# [Data provided]
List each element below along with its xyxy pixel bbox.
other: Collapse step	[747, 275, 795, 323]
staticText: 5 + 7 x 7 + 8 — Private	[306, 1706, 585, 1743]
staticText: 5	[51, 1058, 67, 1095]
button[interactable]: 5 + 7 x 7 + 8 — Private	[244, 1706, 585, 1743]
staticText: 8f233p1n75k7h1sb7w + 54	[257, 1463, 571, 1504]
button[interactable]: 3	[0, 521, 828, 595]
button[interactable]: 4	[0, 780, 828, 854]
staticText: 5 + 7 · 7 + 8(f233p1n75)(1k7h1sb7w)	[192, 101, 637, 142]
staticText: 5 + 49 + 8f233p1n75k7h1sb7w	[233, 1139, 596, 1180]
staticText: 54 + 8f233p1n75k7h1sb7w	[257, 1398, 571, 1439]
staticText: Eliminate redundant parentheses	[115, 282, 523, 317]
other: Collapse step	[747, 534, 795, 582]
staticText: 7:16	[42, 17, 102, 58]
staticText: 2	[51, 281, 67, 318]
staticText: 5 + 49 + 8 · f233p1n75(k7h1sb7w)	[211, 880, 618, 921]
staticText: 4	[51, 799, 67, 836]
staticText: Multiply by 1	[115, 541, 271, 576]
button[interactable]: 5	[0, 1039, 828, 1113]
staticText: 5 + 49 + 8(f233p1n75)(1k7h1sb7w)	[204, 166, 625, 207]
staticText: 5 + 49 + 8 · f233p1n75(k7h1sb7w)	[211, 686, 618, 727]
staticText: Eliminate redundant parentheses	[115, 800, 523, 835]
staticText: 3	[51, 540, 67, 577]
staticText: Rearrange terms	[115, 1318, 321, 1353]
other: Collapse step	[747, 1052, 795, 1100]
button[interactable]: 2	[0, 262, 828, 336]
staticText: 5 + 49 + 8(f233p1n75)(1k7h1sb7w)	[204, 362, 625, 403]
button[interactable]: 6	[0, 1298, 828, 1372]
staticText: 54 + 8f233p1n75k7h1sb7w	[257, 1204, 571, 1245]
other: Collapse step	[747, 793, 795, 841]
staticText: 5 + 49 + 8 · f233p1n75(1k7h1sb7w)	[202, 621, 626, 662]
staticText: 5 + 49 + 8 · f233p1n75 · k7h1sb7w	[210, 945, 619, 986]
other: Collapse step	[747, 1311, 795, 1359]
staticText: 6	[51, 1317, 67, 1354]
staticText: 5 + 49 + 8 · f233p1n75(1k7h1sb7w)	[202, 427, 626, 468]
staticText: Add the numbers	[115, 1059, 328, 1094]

--

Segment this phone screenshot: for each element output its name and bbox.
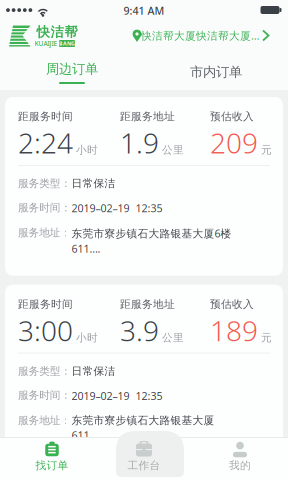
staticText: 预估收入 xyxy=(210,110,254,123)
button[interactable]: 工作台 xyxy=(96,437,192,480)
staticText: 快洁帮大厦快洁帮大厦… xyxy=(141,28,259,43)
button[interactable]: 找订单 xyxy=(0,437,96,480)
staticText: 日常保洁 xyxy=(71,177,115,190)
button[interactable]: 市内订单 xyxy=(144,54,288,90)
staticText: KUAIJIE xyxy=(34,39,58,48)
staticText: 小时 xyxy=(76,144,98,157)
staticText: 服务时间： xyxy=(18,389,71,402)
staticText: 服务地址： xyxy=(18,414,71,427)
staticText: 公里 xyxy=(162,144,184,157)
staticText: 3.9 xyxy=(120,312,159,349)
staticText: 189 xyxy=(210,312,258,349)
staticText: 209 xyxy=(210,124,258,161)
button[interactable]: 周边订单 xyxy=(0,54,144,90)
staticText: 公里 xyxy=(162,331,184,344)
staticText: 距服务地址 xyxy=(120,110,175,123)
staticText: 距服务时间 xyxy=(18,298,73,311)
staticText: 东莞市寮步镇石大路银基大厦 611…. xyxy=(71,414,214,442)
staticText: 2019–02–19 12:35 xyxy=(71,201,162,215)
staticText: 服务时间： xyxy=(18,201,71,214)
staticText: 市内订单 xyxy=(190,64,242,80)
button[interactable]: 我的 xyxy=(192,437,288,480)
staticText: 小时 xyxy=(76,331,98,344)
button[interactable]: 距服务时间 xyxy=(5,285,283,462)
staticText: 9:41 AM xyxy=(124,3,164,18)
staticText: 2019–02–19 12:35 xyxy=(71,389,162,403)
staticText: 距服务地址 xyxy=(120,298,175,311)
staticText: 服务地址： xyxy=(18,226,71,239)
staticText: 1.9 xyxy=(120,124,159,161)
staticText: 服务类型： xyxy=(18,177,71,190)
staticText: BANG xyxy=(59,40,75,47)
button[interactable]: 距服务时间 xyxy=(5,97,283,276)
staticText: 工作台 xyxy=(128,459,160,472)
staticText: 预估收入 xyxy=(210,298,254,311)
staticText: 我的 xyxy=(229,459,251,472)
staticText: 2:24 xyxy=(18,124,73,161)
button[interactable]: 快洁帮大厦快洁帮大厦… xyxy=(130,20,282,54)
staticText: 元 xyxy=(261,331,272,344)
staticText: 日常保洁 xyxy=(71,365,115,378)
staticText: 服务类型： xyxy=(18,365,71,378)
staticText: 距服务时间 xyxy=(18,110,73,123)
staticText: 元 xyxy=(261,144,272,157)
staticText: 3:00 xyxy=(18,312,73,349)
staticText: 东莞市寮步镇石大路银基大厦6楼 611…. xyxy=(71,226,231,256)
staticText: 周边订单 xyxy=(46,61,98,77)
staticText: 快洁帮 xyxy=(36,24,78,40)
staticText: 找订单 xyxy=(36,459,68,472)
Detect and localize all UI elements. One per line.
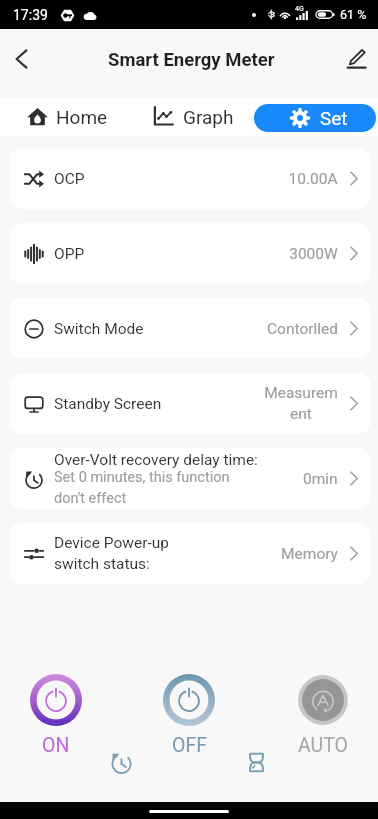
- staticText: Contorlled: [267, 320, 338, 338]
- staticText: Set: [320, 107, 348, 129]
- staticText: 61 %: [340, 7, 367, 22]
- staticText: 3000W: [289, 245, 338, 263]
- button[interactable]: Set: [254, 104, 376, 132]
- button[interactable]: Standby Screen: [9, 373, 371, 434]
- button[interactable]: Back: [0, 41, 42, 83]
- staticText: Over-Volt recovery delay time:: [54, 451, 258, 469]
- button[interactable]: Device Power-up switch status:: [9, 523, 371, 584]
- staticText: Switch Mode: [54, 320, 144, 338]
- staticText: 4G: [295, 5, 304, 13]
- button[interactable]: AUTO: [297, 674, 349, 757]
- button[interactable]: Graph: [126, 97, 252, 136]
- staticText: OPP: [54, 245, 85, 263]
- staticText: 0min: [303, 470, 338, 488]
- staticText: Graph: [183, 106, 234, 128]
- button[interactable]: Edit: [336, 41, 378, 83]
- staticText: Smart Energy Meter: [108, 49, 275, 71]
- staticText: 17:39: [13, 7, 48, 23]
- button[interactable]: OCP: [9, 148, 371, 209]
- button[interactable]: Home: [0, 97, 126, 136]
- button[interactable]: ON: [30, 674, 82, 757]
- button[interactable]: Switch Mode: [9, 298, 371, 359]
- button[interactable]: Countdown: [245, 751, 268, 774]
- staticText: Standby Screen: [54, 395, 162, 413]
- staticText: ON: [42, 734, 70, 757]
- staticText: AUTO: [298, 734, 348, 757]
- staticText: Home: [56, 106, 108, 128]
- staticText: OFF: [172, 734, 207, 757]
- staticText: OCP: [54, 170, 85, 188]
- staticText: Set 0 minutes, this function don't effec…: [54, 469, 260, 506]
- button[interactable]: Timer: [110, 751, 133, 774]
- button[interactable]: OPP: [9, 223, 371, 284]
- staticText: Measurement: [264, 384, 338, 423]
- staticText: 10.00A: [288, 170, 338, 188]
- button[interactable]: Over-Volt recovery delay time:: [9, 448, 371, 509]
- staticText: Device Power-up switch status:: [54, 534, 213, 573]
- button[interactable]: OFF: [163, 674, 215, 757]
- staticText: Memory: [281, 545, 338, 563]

--

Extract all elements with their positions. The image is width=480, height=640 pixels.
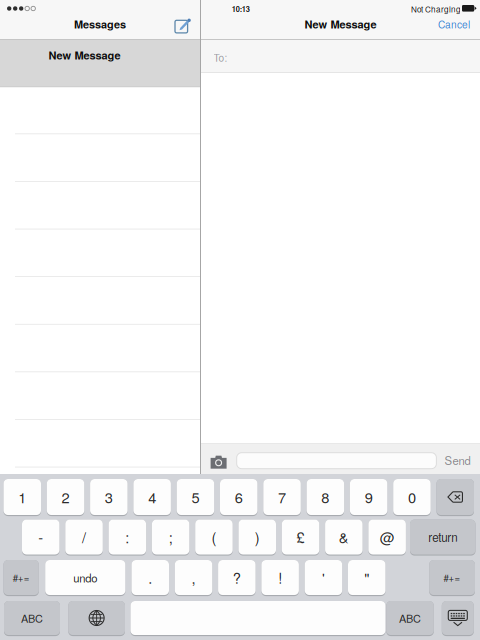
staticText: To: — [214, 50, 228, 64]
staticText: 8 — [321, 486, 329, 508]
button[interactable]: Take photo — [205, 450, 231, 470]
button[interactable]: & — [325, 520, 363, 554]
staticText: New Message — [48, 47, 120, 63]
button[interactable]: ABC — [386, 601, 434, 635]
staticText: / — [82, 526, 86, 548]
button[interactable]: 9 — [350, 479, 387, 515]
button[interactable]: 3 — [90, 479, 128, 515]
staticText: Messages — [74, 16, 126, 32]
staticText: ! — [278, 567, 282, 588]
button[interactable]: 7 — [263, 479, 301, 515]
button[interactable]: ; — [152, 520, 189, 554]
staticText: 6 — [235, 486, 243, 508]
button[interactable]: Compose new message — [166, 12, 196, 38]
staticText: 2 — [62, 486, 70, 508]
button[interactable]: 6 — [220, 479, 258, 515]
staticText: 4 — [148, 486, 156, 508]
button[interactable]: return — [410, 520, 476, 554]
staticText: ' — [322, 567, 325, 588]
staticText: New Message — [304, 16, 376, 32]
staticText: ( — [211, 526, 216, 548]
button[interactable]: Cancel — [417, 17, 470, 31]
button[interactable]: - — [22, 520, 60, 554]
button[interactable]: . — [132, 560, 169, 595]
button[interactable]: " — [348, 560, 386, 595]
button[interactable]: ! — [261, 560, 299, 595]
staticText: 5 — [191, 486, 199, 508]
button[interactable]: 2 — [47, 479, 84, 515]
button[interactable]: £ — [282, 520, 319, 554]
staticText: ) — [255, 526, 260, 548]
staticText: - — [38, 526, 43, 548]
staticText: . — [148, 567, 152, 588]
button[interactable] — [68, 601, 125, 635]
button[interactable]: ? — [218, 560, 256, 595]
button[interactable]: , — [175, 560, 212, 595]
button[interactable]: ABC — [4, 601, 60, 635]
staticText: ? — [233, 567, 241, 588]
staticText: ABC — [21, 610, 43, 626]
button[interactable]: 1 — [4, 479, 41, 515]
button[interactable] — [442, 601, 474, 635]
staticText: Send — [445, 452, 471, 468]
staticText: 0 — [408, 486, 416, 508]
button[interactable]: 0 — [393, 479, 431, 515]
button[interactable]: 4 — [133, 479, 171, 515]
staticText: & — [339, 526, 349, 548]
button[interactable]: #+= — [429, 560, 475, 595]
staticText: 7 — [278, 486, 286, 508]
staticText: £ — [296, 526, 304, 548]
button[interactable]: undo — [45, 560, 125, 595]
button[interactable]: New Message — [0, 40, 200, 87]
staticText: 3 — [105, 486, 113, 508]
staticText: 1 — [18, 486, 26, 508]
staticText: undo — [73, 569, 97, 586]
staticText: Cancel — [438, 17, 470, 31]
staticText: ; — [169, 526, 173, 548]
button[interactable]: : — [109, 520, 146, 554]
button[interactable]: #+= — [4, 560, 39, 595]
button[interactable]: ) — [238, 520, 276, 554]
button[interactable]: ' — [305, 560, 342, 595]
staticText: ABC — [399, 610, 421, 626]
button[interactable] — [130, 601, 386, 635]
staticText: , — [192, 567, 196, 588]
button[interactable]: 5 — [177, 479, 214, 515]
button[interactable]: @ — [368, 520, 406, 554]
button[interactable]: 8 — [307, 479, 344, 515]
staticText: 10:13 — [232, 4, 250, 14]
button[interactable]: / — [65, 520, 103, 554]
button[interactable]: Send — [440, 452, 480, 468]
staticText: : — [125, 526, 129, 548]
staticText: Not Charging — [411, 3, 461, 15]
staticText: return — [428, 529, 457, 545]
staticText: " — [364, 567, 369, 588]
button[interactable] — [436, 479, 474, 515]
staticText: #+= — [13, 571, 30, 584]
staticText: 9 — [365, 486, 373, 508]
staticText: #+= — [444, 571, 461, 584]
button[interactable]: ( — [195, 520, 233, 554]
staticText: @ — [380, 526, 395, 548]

# [Instructions to follow]
Bring together every line in the entries that holds the string "周边订单".

# [Exercise output]
button[interactable]: 周边订单 xyxy=(0,54,144,90)
staticText: 周边订单 xyxy=(46,61,98,77)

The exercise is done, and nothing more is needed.